São bandeiras do movimento social.
Sim. O movimento social sempre reivindicou que não fosse concedido crédito para quem desmata ilegalmente e que não se fizesse dos dados do desmatamento um mistério, que se deveria ter um espaço para discutir as medidas em relação ao desmatamento, a criação de unidades de conservação na frente da expansão predatória, fazendo paredão para impedir a grilagem. Nós criamos 24 milhões de hectares de unidades de conservação. São quase 50% de todas unidades de conservação federais criadas no Brasil. Houve aumento de 59% na área em Unidades de Conservação na Amazônia em cinco anos. Mais que dobrou a área de Reservas Extrativistas, de 5,1 milhões para 10 milhões de hectares. Houve aprovação da Lei da Mata Atlântica, da Lei de Gestão de Florestas Públicas, Dispositivo da Limitação Administrativa Provisória, além de reposicionamento de obras para atender os aspectos ambientais da BR-163, do rio São Francisco, Paiquerê, usinas do Madeira.

Havia pressão dos ambientalistas para se avançar mais?
As pessoas sabiam que muita coisa estava sendo feita em muitas áreas e que em outras precisávamos avançar mais, mas que também sabiam que isso não dependia apenas da Marina Silva. Houve aumento de 50% no total de licenciamentos ambientais entre 2003 e 2006, que passou de 145 empreendimentos licenciados por ano para para 220 licenciamentos de qualidade, sem nenhuma judicialização. Pouca gente sabe que em 2003 havia 45 hidrelétricas judicializadas. Foi criada uma diretoria específica para o licenciamento no Ibama com três coordenações gerais: de petróleo e gás, de energia e transporte e de mineração e obras civis. A equipe técnica era formada por 7 servidores públicos efetivos e 71 contratados temporariamente. Hoje são 149 efetivos, ou seja, 31 temporários, num universo de 180 funcionários.

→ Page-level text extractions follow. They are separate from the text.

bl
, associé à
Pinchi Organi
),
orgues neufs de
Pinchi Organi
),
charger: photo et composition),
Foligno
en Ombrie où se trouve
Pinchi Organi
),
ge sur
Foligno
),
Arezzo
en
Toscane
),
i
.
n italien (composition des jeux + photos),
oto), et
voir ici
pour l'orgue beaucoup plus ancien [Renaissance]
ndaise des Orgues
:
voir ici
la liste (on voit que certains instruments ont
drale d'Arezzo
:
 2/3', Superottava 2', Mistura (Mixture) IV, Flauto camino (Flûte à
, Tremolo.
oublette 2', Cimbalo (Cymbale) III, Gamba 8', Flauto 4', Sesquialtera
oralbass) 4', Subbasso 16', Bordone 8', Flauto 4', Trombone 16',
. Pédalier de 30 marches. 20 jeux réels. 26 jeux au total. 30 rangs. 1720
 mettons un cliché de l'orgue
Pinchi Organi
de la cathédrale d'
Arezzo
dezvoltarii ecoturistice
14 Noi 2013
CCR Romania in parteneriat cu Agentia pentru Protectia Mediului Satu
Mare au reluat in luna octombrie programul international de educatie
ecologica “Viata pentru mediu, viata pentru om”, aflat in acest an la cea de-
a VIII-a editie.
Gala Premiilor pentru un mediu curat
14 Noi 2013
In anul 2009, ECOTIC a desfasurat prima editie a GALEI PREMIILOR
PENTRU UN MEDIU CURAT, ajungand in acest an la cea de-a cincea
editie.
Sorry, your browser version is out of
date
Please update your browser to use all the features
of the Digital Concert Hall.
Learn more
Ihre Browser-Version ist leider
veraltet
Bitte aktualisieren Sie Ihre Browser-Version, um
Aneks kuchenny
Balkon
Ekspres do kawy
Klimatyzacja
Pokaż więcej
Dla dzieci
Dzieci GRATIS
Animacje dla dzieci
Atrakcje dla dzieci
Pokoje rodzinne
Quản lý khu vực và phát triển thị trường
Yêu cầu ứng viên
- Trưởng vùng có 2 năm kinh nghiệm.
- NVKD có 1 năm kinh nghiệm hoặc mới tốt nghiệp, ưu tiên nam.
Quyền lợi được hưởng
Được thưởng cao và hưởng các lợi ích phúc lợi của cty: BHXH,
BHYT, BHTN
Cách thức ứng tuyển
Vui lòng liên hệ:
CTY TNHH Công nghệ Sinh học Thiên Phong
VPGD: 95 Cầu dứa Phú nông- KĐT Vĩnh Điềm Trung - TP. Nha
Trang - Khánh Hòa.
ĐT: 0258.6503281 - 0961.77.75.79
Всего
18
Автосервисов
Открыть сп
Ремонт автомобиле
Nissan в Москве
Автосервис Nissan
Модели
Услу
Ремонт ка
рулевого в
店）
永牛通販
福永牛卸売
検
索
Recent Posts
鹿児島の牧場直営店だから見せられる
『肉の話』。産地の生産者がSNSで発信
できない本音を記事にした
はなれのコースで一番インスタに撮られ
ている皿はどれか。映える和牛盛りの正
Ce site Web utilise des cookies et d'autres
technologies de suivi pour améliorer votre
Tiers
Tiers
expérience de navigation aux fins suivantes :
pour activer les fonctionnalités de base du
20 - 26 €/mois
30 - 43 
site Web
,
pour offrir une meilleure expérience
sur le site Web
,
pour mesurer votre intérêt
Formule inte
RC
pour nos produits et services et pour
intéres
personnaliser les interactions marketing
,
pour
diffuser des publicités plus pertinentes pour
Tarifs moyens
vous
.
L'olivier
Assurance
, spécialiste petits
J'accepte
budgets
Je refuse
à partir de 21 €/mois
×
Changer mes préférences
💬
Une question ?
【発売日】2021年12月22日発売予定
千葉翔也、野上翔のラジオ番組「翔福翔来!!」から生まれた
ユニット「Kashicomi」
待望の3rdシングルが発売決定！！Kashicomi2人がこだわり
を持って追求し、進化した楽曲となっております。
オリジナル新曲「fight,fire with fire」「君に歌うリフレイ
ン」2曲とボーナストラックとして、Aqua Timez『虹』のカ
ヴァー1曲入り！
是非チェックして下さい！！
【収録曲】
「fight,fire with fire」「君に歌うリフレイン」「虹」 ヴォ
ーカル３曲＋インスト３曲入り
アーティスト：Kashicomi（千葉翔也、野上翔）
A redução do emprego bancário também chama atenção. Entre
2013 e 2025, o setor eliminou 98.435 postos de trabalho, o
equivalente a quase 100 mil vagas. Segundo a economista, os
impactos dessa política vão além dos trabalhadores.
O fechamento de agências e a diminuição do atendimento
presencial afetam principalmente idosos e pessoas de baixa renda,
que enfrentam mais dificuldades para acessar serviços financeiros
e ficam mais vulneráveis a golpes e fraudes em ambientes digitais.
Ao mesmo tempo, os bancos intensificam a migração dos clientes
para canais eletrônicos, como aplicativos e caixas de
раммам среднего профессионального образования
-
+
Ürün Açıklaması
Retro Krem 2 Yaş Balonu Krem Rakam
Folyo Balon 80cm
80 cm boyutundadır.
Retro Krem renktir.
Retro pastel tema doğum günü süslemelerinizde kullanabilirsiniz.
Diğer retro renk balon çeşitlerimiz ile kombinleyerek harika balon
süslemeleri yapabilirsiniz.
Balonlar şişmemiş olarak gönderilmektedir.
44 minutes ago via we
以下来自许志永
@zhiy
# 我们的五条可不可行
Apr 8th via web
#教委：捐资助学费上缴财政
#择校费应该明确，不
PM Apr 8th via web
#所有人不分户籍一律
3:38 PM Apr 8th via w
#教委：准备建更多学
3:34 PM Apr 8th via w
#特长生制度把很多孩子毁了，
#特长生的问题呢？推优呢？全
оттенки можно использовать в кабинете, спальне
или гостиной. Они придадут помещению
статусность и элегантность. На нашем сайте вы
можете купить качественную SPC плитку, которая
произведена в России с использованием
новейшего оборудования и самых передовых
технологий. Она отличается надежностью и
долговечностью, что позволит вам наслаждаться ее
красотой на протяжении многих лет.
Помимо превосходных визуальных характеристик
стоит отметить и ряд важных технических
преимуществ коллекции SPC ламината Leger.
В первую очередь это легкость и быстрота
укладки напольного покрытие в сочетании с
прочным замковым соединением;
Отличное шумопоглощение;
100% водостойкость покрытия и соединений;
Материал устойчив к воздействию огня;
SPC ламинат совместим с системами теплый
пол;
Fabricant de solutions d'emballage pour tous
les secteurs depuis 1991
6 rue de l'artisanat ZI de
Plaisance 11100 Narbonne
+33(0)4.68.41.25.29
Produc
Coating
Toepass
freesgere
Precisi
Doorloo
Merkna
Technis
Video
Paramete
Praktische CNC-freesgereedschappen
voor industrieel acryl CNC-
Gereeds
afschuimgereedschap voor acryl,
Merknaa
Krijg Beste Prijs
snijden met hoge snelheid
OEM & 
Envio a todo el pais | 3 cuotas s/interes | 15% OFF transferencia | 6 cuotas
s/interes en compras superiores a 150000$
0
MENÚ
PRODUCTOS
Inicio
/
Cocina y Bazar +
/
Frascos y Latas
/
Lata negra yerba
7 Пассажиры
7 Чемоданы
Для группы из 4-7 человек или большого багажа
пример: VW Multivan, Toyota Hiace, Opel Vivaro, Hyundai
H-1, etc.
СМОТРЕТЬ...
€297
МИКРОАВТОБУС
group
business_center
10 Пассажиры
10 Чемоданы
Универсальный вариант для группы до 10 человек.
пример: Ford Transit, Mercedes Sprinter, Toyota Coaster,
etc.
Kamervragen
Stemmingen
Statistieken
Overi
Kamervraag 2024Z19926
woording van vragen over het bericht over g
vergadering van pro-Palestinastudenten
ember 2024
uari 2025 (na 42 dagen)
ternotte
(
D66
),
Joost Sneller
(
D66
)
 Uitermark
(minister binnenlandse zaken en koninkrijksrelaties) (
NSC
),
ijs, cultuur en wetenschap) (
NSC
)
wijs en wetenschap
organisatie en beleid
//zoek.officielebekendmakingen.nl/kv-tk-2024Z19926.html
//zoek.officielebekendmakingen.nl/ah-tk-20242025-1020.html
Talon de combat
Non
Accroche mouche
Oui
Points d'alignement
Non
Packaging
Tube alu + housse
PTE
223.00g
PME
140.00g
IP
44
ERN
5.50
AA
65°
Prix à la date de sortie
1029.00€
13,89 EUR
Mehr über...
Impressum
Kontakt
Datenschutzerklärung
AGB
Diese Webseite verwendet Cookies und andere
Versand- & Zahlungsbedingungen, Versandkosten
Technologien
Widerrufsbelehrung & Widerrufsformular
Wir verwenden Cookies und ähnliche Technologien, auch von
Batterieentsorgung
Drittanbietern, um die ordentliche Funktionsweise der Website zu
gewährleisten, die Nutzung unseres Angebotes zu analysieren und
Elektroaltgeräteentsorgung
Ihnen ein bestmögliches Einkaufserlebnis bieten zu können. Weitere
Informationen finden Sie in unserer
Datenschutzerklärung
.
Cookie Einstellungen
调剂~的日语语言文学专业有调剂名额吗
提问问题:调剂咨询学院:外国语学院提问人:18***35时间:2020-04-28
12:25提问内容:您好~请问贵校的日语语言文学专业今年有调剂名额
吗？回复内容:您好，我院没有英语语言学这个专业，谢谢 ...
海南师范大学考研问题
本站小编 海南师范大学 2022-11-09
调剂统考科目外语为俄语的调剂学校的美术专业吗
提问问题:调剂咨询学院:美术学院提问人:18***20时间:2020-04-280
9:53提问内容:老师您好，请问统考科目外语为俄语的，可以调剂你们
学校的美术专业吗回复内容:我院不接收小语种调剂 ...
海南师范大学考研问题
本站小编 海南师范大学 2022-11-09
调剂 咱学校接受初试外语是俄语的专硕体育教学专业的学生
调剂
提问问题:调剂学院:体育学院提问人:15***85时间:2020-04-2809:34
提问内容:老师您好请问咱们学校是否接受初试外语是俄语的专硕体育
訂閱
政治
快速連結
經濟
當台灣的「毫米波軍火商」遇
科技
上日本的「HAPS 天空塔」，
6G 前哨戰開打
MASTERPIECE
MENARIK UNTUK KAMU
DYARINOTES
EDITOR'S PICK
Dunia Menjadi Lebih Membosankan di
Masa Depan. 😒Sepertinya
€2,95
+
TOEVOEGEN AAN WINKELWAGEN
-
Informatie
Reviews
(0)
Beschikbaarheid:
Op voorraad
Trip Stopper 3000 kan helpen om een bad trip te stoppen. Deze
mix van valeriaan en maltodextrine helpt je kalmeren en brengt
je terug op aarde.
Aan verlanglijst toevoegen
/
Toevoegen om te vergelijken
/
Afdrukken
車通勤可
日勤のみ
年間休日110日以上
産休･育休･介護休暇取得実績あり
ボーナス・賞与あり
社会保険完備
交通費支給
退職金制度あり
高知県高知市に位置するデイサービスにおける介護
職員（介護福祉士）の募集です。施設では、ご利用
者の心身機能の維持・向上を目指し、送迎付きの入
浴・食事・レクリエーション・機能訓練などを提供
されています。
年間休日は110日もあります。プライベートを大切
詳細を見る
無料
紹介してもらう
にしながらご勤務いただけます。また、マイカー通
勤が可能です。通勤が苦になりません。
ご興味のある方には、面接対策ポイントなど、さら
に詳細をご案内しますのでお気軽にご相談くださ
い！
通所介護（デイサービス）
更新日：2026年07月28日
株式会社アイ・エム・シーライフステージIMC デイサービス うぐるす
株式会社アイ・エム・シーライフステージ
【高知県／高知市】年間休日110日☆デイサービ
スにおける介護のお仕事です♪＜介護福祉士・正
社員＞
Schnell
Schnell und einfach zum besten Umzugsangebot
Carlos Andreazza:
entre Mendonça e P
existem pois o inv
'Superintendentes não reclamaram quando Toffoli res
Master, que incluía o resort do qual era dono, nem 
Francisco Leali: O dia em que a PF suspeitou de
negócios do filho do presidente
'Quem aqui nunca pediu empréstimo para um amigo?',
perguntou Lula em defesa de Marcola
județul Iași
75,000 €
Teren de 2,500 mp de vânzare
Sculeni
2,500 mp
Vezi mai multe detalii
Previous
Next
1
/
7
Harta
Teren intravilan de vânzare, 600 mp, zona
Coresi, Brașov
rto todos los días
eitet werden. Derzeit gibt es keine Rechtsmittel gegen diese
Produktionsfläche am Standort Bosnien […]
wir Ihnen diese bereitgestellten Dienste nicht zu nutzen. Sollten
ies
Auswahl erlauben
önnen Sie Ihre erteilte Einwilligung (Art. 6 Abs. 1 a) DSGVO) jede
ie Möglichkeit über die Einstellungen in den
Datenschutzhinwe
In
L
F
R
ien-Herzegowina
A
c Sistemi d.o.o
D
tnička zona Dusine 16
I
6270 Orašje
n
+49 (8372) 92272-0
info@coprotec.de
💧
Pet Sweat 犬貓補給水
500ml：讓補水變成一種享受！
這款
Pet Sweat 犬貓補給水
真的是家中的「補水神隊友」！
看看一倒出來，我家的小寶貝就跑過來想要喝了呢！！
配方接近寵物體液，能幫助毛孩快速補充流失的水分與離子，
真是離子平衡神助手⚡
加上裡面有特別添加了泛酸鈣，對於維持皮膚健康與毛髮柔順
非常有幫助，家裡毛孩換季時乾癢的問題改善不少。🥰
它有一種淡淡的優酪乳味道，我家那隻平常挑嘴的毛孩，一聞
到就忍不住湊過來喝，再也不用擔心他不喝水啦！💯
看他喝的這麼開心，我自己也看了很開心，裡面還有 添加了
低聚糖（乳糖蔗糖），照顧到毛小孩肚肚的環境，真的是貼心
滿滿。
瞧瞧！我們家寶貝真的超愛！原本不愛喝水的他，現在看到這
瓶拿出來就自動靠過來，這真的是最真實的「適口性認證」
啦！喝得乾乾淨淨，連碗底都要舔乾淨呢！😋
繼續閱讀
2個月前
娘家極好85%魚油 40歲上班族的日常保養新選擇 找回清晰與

O que considera ainda como avanços significativos?
A Instrução Normativa nº 65 do Ibama que estabeleceu, pela primeira vez, os procedimentos necessários para a solicitação, análise e emissão de licenças ambientais para usinas hidrelétricas e pequenas centrais hidrelétricas. A disponibilização na internet de todas as informações relativas aos licenciamentos de competência do Ibama, por meio do Sistema Informatizado de Licenciamento Ambiental, como por exemplo: relatórios de impacto ambiental, pareceres técnicos e editais de convocação de audiências públicas. Hoje existe o Portal do Licenciamento, que permite o acesso às informações sobre processos conduzidos pelos órgãos ambientais dos 26 estados e do Distrito Federal. Em quatro anos, o Ibama concedeu licença para 21 hidrelétricas, o que representa mais de 4.690 MW, todas sem judicialização.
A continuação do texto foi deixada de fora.